Bab 20

Aku terbangun pagi ini karena bunyi alarmku, seperti biasanya. Tanganku meraba, mencari ponselku yang aku letakkan di bagian bawah ranjang. Setelah meraihnya, aku menggeser layar ponsel ke atas, mematikan alarm. Aku membuka mataku dan menatap ruangan yang remang-remang. Di mana aku? Mataku menatap ke depan ke sekitar jendela di depanku. Ah, aku sudah kembali ke Swiss, di rumah baru yang keren.

Kuraih lagi ponselku yang kini lebih dekat dengan tanganku dan melirik jam di layarnya setelah aku mengetuk layarnya dua kali: 06.02 am. Terlalu pagi untuk bangun, apalagi di musim dingin seperti ini. Tak ada yang bisa aku lakukan sepagi ini. Walaupun aku bangun siang, tetap saja tidak ada yang bisa aku lakukan. Minggu ini aku libur, entah libur dari apa, karena masa setelah acara pernikahan adalah masa libur dari apapun. Aku hanya akan diam di rumah sepanjang hari sepanjang minggu, kecuali keluar berbelanja mingguan atau ke dokter dan ke klinik perawatan kesehatan.

Lalu, kenapa aku menyetel alarm jam 6 pagi? Sepertinya semalam aku lupa menyetel ulang alarm ponselku.  Aku tidur lagi.

Jam 9.20 aku terbangun karena kepentingan mendesak. Ketika aku membuka mataku, isi di dalam kamarku sudah kelihatan, sinar matahari yang redup meneranginya. Aku memperhatikan kamarku. Oh, ya, kamar mandi di sebelah kiri.

Lega sekali rasanya saat keluar dari kamar mandi dan mencuci wajahku. Di depan pintu kamar mandi, aku memandang kamar baruku berkeliling dan tersenyum. Aku suka kamar ini.

Aku melangkah keluar kamar ke arah balkon di bagian depan rumah. Salju bertebaran di atapnya dan juga di pekarangan depan rumah dan di pinggiran jalan. Bagian tengah jalan bersih tanpa salju, sudah dibersihkan. Aku tersenyum, aku suka rumah ini dan lingkungan di sekitarnya. Antara satu rumah dengan rumah lainnya dipisahkan

dengan halaman samping dan pagar yang memberi privasi pada setiap penghuni rumahnya. Aku suka ini.

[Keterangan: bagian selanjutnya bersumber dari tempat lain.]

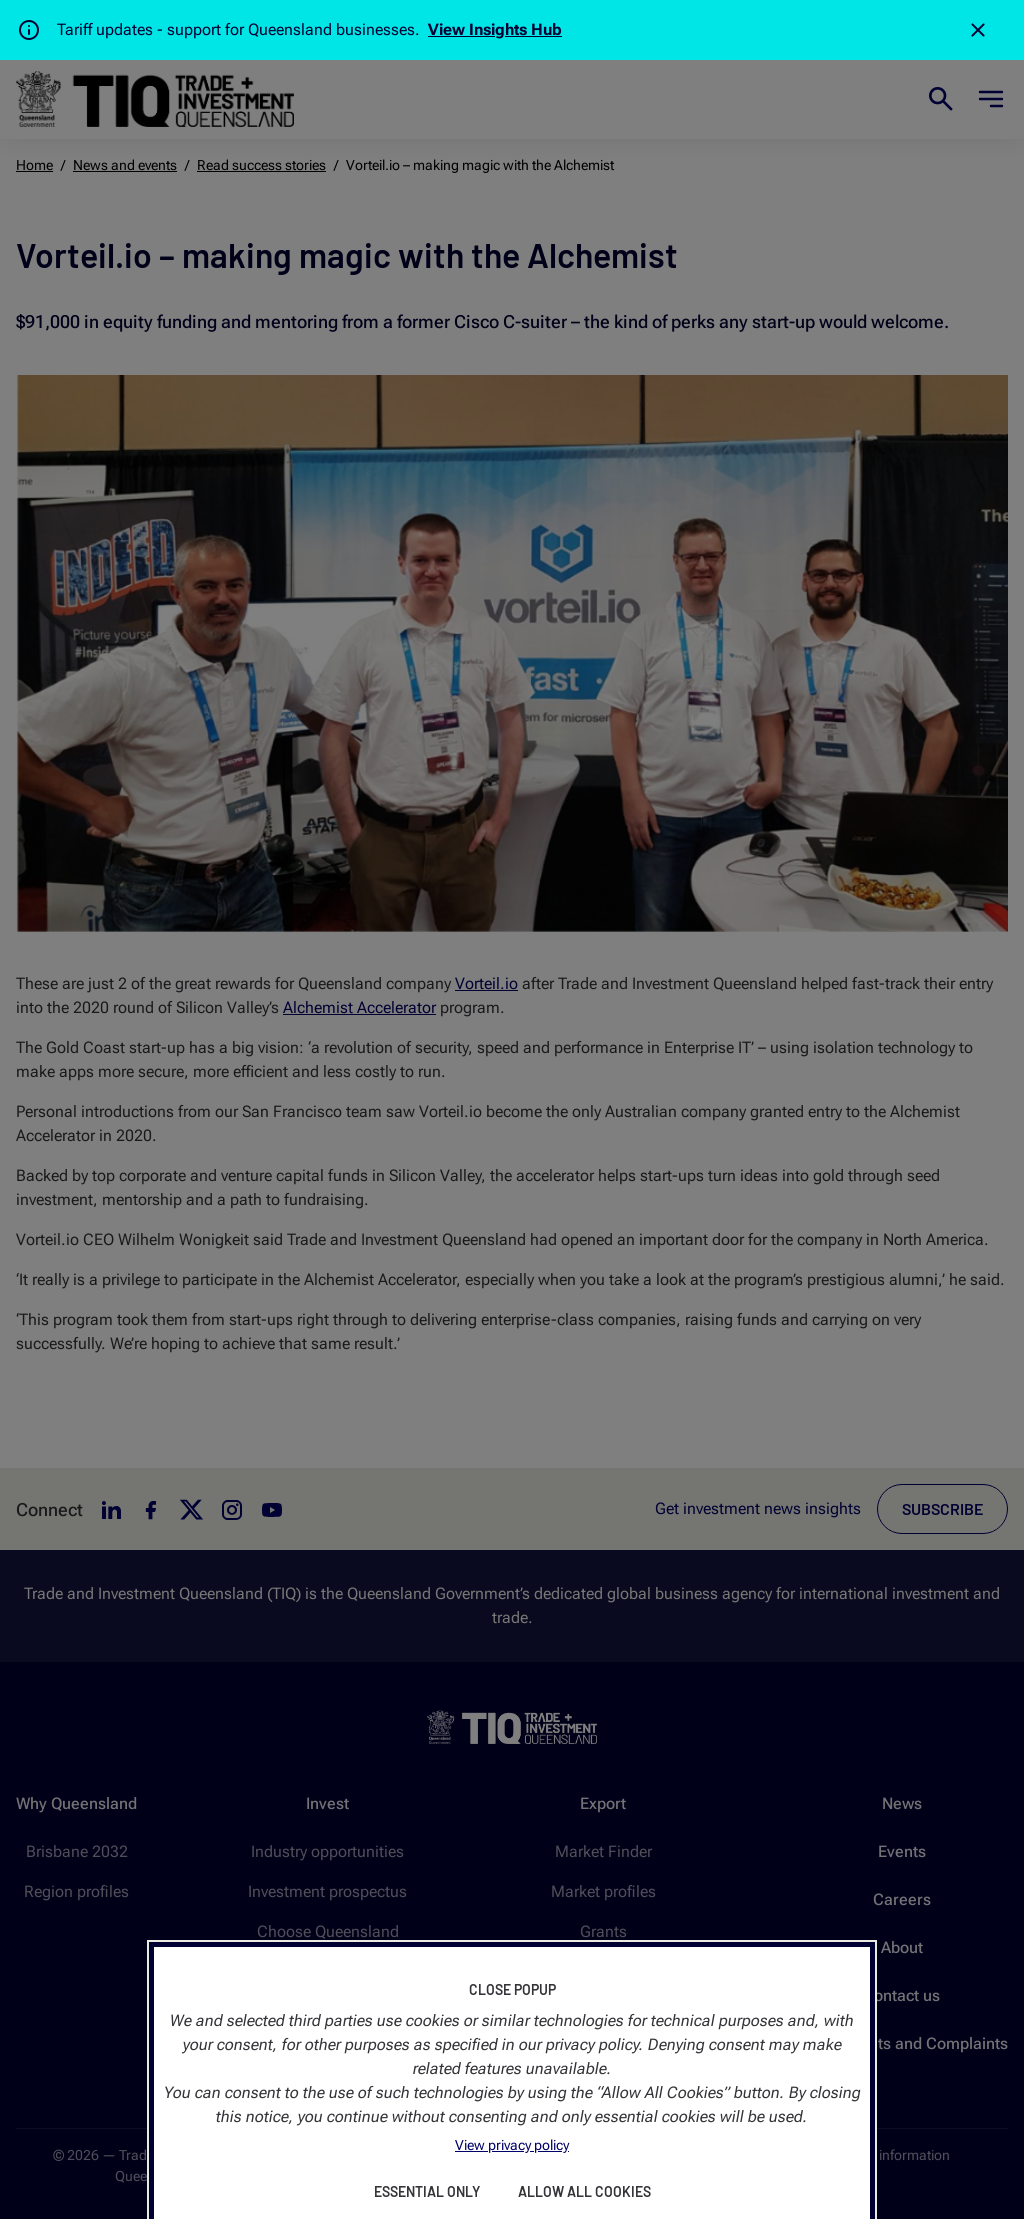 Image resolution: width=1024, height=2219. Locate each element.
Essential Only (427, 2191)
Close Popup (512, 1989)
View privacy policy (512, 2145)
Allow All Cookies (584, 2191)
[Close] (978, 30)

Tangga kayu turun ke bawah tidak mengeluarkan suara sama sekali dan karpet yang membalutnya membuat kakiku

yang terbungkus kaos kaki tebal terasa makin hangat. Aku melangkah menuju pintu depan dan membuka pintunya, hanya memakai sandal rumah, aku keluar ke beranda. Halaman depan tampak putih hijau. Salju sudah berhenti, tapi hawanya masih terasa dingin. Angin yang tiba-tiba berhembu menerpaku membuatku memutuskan untuk kembali ke dalam rumah.

Aku mengitari semua ruangan yang ada di lantai pertama, lagi, seolah kemarin belum cukup, dan berakhir di dapur, membuka lemari dan kulkas mencari apa yang cocok dimakan pagi ini. Mataku tertuju ke roti yang ada di dalam wadah roti dari kayu. Aku harus menyantapnya hari ini, kalau tidak, nanti basi. Aku mengambil semua selai yang aku temukan di lemari dan meletakkannya di meja dapur. Lalu, aku mengeluarkan setiap makanan yang bisa aku pasangkan dengan roti dari dalam kulkas. Meja dapur setengah penuh dengan berbagai selai, keju oles, keju cheddar, salami, sosis, sayuran dan mentega. Aku tidak suka mentega, tapi pagi ini aku ingin mencoba banyak makanan dengan bermacam kombinasi.

Ada 12 potong vollkornbrot. Aku bisa makan setengahnya sekarang dan setengahnyalagi besok pagi. Apakah masih enak dimakan besok pagi? Ataukah dimakan nanti sore? Tidak, aku ingin makan sesuatu yang lain nanti sore.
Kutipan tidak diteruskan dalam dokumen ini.